Cultivating players such as Hogan became a hallmark of DeVito’s tenure. DeVito, who announced she is stepping down from the program after seven seasons in charge, was always trying to create an atmosphere where everyone felt comfortable.
That environment helped Penn Hills find consistent success. During DeVito’s tenure, the Indians made the playoffs and had winning records during her last two seasons. Penn Hills went 9-8-1 last season before losing to Mars in the first round of the WPIAL Class 3A playoffs.

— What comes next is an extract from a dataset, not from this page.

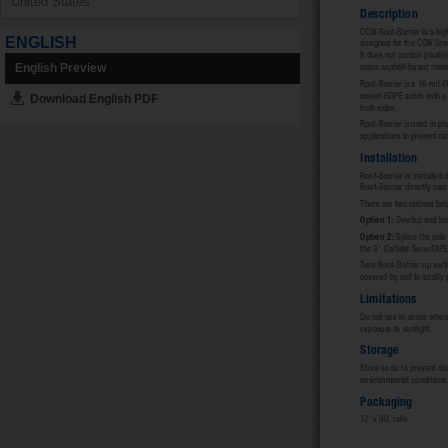
ENGLISH
English Preview
Download English PDF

The Indians went 6-5-1 in section play, which was the first time DeVito had a winning section record.
The Indians compiled a 44-76-3 record during DeVito’s tenure, including four trips to the district playoffs. DeVito took the job right after graduating from Edinboro.
In addition to the on-the-field accomplishments, she is proud of how the program did fundraising to have the field at Linton Middle School named after Nate Ferraco. Ferraco was a Penn Hills graduate and student at Geneva College when he died in a 2016 car accident.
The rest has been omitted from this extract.